Gerard Dysico, MD, CKTI, is an assistant professor at Rush University Medical Center and part of the faculty for the Department of Physical Medicine and Rehabilitation. He is also on staff for the department of Trauma/burns at Stroger Hospital of Cook County. I supervise and teach resident physicians in training at both sites. Some of my interactions are particularly close with the PT/OTs of Stroger, especially for our trauma/burn patients. Together, PT/OTs and my resident physicians work toward addressing the therapeutic goals for our patients as Stroger’s patient population is faced with many challenges (socially as well as clinically.)

The John H. Stroger, Jr. Hospital of Cook County, Chicago, maintains a strong commitment to the healthcare needs of Cook County’s underserved population, while also offering a full-range of specialized medical services for all segments of the community. It remains at the forefront of new therapies and innovations in healthcare while never neglecting those in need.
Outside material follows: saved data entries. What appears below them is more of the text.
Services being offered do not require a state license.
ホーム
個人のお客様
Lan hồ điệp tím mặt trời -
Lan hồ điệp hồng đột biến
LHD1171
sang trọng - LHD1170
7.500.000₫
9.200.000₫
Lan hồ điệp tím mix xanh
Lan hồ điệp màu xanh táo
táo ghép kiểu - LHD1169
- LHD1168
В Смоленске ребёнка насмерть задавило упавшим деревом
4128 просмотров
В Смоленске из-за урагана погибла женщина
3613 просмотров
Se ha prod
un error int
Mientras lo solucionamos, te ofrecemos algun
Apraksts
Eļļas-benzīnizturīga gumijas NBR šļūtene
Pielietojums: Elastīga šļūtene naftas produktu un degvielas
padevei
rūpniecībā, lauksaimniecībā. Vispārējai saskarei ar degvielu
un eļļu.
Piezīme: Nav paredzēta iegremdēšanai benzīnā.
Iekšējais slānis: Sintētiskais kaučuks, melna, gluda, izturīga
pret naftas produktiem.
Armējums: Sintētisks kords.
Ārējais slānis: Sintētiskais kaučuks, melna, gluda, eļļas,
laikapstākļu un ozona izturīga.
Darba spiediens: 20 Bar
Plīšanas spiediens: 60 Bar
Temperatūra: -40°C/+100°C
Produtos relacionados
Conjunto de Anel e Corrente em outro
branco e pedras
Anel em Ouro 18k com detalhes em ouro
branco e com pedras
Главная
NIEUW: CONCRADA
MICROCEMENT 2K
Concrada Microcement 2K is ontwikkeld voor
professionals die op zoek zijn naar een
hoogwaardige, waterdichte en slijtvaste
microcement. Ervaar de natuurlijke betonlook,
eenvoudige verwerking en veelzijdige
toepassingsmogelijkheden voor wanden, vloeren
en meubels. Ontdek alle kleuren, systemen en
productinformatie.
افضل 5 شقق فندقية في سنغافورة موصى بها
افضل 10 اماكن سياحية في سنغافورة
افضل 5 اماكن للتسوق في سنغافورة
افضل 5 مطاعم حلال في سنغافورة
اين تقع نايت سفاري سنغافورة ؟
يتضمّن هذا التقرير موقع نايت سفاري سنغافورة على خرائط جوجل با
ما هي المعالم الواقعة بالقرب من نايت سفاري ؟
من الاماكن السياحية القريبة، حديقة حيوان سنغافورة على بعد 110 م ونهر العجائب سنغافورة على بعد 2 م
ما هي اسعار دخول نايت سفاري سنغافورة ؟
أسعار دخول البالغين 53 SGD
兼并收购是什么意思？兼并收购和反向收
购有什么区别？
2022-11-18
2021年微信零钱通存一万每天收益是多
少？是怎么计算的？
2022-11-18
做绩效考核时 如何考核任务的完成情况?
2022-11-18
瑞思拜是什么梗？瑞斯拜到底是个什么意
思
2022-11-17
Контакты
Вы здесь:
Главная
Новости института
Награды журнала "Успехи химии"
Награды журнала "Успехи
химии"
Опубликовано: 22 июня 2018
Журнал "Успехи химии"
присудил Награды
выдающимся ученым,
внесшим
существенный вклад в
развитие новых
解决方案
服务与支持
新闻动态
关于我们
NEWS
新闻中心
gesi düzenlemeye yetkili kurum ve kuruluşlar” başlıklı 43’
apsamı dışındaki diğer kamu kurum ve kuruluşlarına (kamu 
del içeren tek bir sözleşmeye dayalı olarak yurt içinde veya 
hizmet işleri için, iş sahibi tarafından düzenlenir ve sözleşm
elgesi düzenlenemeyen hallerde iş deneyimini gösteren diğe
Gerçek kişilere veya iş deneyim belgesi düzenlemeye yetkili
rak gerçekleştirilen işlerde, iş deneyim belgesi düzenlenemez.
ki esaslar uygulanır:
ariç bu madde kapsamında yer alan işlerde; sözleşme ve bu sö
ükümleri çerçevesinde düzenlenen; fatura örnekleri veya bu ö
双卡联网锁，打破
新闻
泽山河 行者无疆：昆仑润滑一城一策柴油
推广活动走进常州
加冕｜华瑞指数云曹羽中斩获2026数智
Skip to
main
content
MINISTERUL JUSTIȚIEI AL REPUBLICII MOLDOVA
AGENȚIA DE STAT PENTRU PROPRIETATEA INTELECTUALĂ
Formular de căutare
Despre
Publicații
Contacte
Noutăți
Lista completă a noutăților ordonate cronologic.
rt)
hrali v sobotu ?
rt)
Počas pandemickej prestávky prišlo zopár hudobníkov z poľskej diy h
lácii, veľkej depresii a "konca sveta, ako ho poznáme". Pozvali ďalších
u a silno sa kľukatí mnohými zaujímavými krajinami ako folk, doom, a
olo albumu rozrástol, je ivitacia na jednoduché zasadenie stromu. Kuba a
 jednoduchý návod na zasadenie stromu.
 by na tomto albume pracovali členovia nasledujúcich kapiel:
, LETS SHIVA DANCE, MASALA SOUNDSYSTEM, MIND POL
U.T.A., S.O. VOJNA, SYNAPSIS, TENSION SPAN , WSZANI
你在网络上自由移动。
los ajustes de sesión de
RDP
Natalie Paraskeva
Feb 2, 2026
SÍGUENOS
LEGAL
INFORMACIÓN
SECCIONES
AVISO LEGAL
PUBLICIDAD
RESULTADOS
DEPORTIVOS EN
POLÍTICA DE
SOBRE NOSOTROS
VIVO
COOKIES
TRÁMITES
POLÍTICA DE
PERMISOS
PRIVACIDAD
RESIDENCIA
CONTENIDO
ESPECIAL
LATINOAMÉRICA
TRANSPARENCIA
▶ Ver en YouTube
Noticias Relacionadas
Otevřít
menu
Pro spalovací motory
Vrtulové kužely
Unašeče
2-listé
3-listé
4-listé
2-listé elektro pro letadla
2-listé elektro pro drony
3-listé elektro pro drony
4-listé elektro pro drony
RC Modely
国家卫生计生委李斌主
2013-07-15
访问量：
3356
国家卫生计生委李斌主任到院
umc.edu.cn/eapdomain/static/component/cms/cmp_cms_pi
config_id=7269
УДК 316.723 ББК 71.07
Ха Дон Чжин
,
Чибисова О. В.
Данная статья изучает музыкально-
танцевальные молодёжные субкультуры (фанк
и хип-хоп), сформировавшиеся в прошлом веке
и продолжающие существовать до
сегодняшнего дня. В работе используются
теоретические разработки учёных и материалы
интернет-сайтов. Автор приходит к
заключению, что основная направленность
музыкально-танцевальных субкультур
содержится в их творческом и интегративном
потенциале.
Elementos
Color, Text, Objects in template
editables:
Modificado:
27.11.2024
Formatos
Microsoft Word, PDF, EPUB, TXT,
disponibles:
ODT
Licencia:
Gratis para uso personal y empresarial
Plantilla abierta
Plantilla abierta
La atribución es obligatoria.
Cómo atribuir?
The 464-bed hospital is anchored by 228 medical/ surgical beds, with dedicated units for obstetrics (40 beds), pediatrics (40 beds), intensive care (80 beds), neonatal intensive care (58 beds), and burns (18 beds). The hospital’s adult emergency room treats over 110,000 patients annually, while the pediatrics emergency room treats 45,000 children and adolescents each year with a no wait policy. As a major teaching hospital, it has a staff of more than 300 attending physicians and more than 400 medical residents and fellows..

One of my goals since becoming a CKTI was to get our therapy staffs and my physician staff to continue working together closely. Teaching Kinesio Taping to both groups has been tremendous as far as ideas generated between clinicians on treating our inpatient and outpatient populations. When I teach my courses, I tend to apply a more clinical focus as my colleagues can see the applications more readily as opposed to just teaching technique. The courses have been a great method to introduce concepts of Vladimir Janda earlier to my junior residents. dr. Janda was a key figure in the 20th Century rehabilitation movement.

An accomplished neurologist, he founded the rehabilitation department at Charles university Hospital in prague, Czechoslovakia. His observations regarding muscle imbalances, faulty posture and gait, and their association with chronic pain syndromes, etiologically, diagnostically, and therapeutically, influenced the rehabilitation world.. The tape has also helped my D.O. residents “rediscover” their manual skills as the tape complements osteopathic manual medicine in clinics nicely. My residents can address inpatient issues effectively with the use of the Kinesio Taping

Eventually, when they complete their residencies and become attending physicians, they can take their Kinesio Taping skills and apply them in whatever clinical scenario their careers present. Overall, I have been pleased with the goals we have achieved thus far as a program and as a department. Since training all the residents and therapists, we have published a case report on the early use of Kinesio Taping in a spinal cord injured patient. We have started another study with the use of the Kinesio Precut applications for our inpatient rehabilitation population.

I am working with my burn colleagues to begin protocols for taping patients with stable grafts with possible publication or presentation of our findings in the future. Dr. Dysico graduated from Rush Medical College in Chicago, Illinois, and completed his residency at Rush University Medical Center. There he served as Chief resident. He is a fellow of the American Academy of Physical Medicine & Rehabilitation. His clinical interests include manual medicine/osteopathic manipulative therapy, exercise prescription, traumatic brain injury, and the inpatient uses of Kinesio Taping.